For all her passion and missionary zeal, Milnes is not a fundamentalist. CRUSHABLE club members can subscribe to delivered mixed cases of wine, which might come from anywhere. Where they won’t come from is the provincial liquor retail monopoly, something which, after years of living in Alberta, she is not impressed by.

Milnes also shows her sense of humour and entrepreneurial spirit with a line of wino apparel, playing on some of the world’s cooler wine regions and grapes. Assuming the title of “wine consultant,” Milnes is building a business around the idea of letting people into wine culture.

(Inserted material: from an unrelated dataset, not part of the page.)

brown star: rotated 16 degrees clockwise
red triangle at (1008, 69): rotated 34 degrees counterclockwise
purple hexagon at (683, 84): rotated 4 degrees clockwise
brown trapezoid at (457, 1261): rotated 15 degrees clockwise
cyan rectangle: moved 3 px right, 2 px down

In the end, the CRUSHABLE concept is dead simple: educating consumers by bringing fine wine to its natural habitat—the table. There Milnes’ members can investigate the wines while enjoying them and talking about them. How many times do consumers order a $100 bottle of wine at a restaurant, listen politely to a quick explanation of what they ordered, and then more or less forget about it? Now we know there is a better way.